Information given:
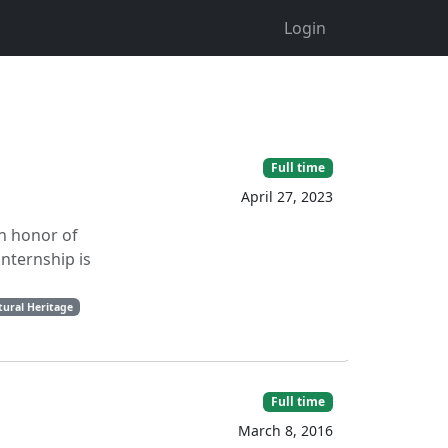
Login
Full time
April 27, 2023
in honor of
internship is
tural Heritage
Full time
March 8, 2016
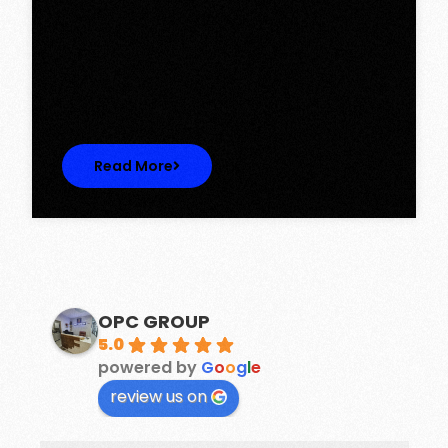
Tower, Omaxe The Lake – New
Chandigarh
Discover Spacious 3BHK + Store Ready-to-
Move Flats in Caspean Tower, Omaxe…
Read More
OPC GROUP
5.0
powered by
G
o
o
g
l
e
review us on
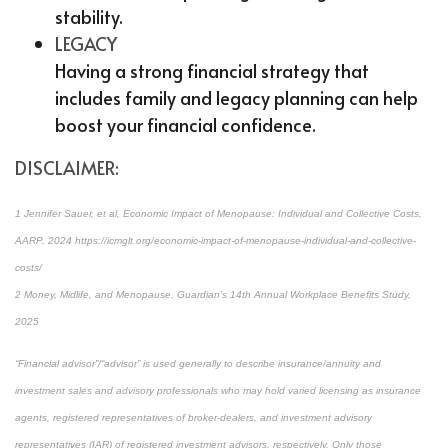
stability.
LEGACY
Having a strong financial strategy that
includes family and legacy planning can help
boost your financial confidence.
DISCLAIMER:
1 Jennifer Sauer, et al, Economic Impact of Menopause: Individual and Collective Costs,
AARP, 2024 https://icmglt.org/economic-impact-of-menopause-individual-and-collective-
costs/
2 Money, Midlife, and Menopause, Guardian’s 14th Annual Workplace Benefits Study,
2025
“Financial advisor”/“advisor” is used generally to describe insurance/annuity and
investment sales and advisory professionals who may hold varied licensing as insurance
agents, registered representatives of broker-dealers, and investment advisory
representatives (IAR) of registered investment advisors, respectively. Only those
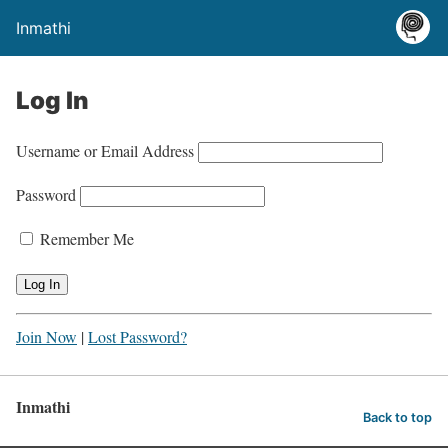
Inmathi
Log In
Username or Email Address
Password
Remember Me
Join Now
|
Lost Password?
Inmathi
Back to top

Exercise aim:
Each line from the one containing "describe insurance/annuity and" to the final line of the data must be printed exactly, both included, with nothing else and no pictures.

Response to this task:
“Financial advisor”/“advisor” is used generally to describe insurance/annuity and
investment sales and advisory professionals who may hold varied licensing as insurance
agents, registered representatives of broker-dealers, and investment advisory
representatives (IAR) of registered investment advisors, respectively. Only those
Inmathi
Log In
Username or Email Address
Password
Remember Me
Join Now
|
Lost Password?
Inmathi
Back to top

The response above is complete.